Truly, truly, mindblowingly hopeless.
I was suddenly in desperate hunter’s mode, scanning every highway and byway, dell and dale, field and parkland for anything remotely wild. If there was something lurking under a park bench, it would be discovered.
Surely nothing could escape such X-ray vigilance.
And then …
“Any wildlife sightings?”
Darn it. Double darn it. Triple darn it. I wasn’t ready. Not in a way to inspire the deepest envy and amazement.
This time I chose honesty with a few creative trimmings.
“Well, I did see this deer in a field the other day. Oh boy, was it ever acting weird? It must have been high. It was bounding about, kicking up its hind legs and …”
Hopeless again, of course. Ridiculous even.
But a hunter never gives up, not a desperate one, not one whose next destination is Hard Luck Canyon, 20 kilometres outside Whitecourt. Bears aplenty, for sure. And if not bears, then cougars, elk, moose and coyotes.
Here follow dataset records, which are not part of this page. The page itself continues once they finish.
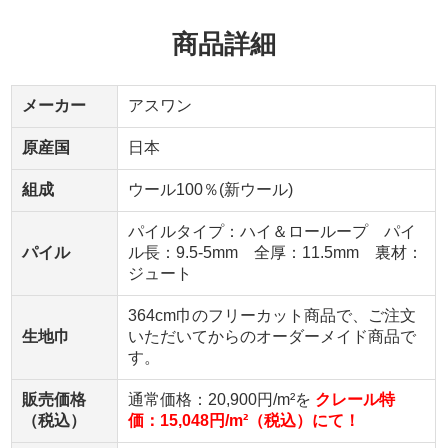
商品詳細
メーカー
アスワン
原産国
日本
組成
ウール100％(新ウール)
パイルタイプ：ハイ＆ローループ パイ
パイル
ル長：9.5-5mm 全厚：11.5mm 裏材：
ジュート
364cm巾のフリーカット商品で、ご注文
生地巾
いただいてからのオーダーメイド商品で
す。
販売価格
通常価格：20,900円/m²を
クレール特
（税込）
価：15,048円/m²（税込）にて！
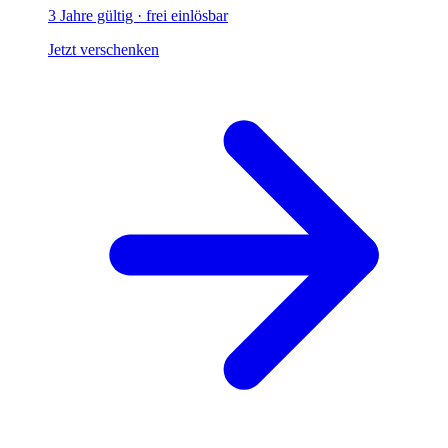
3 Jahre gültig · frei einlösbar
Jetzt verschenken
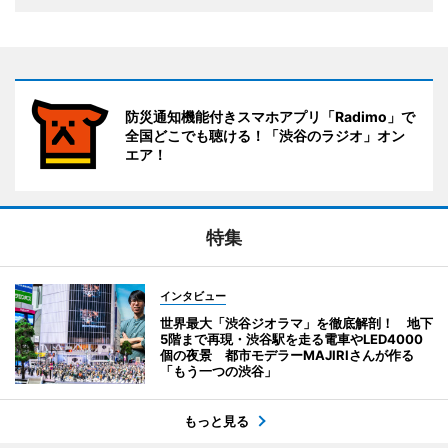
防災通知機能付きスマホアプリ「Radimo」で
全国どこでも聴ける！「渋谷のラジオ」オン
エア！
特集
インタビュー
世界最大「渋谷ジオラマ」を徹底解剖！ 地下
5階まで再現・渋谷駅を走る電車やLED4000
個の夜景 都市モデラーMAJIRIさんが作る
「もう一つの渋谷」
もっと見る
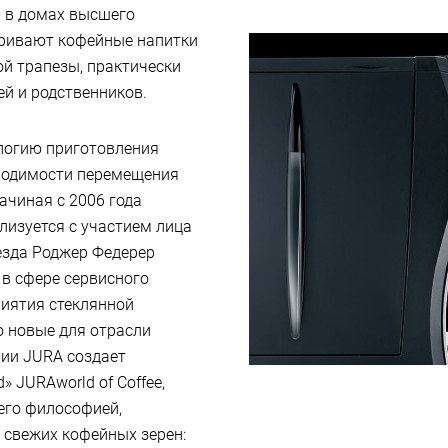
я в домах высшего
тривают кофейные напитки
й трапезы, практически
ей и родственников.
ологию приготовления
бходимости перемещения
ачиная с 2006 года
лизуется с участием лица
езда Роджер Федерер
в сфере сервисного
иятия стеклянной
о новые для отрасли
рии JURA создает
 JURAworld of Coffee,
 его философией,
 свежих кофейных зерен:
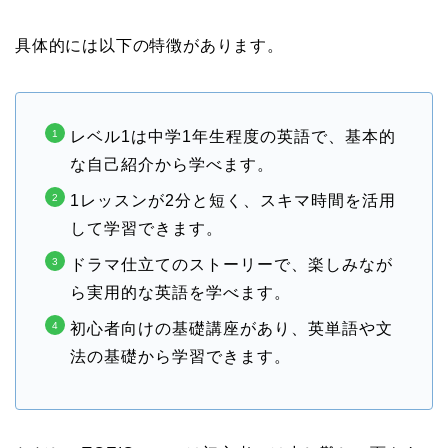
具体的には以下の特徴があります。
レベル1は中学1年生程度の英語で、基本的
な自己紹介から学べます
。
1レッスンが2分と短く、スキマ時間を活用
して学習できます
。
ドラマ仕立てのストーリーで、楽しみなが
ら実用的な英語を学べます
。
初心者向けの基礎講座があり、英単語や文
法の基礎から学習できます
。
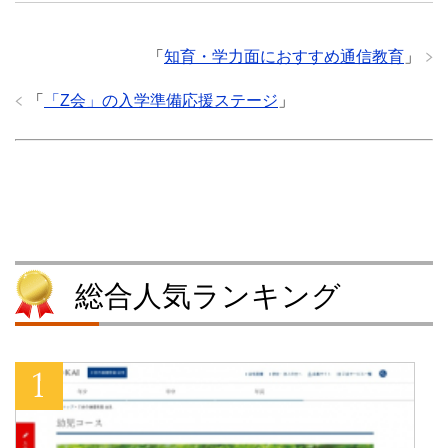
i
で
m
c
t
共
b
k
t
有
l
e
e
す
r
t
「
知育・学力面におすすめ通信教育
」
r
る
で
で
で
に
共
シ
共
は
有
ェ
「
「Z会」の入学準備応援ステージ
」
有
ク
(
ア
(
リ
新
(
新
ッ
し
新
し
ク
い
し
い
し
ウ
い
ウ
て
ィ
ウ
ィ
く
ン
ィ
ン
だ
ド
ン
ド
さ
ウ
ド
ウ
い
で
ウ
で
(
開
で
開
新
き
開
き
し
ま
き
ま
い
す
ま
す
ウ
)
す
総合人気ランキング
)
ィ
)
ン
ド
ウ
で
開
き
ま
す
)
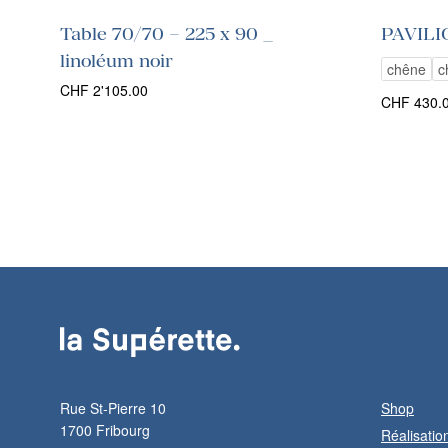
Table 70/70 – 225 x 90 _
PAVILI
linoléum noir
chêne
c
CHF
2'105.00
CHF
430.
Rue St-Pierre 10
Shop
1700 Fribourg
Réalisatio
The Eureka moment was about to arrive. I had a nose for it. A smattering of bear droppings was a good sign and then … hang on … what was that hidden among the rocks? I crawled about and emerged with my trophy.
It was wild in a dusty sort of way … but not exactly lifelike. Half the requisite criteria, but I needed convincing.
“Look!” I cried. “Look what I’ve found.”
“An old moose jaw. Big deal,” someone muttered.
Moose jaw? I thought. Moose jaw? If it’s going to be bloody dead, then at least let it be a dinosaur bone. Better still a T-Rex mandible. Now that contains a mega wow factor.
Please God, please let it be a dinosaur. Let it be a T-Rex.
If not, then I will have to take the nuclear option. I swear it. The next time a friend asks “any wildlife sightings?” I will give him a blasting.
“Wildlife? I’ll give you wildlife. How’s this for a sighting? I was going for a walk yesterday, minding my own business, when I saw a giant grizzly – no make that an army of giant grizzlies – burning up the highway to Barrhead, their ferocious jaws agape, fangs gleaming, claws ready to rip someone apart. Oh boy, you should have seen them …”
To hell with honesty. Honesty is for chumps.
Postscript: Spotted something dark, spiky and flat-headed scurrying across the road near Busby. Very small. Possibly a badger. Conclusion: Not much wow factor.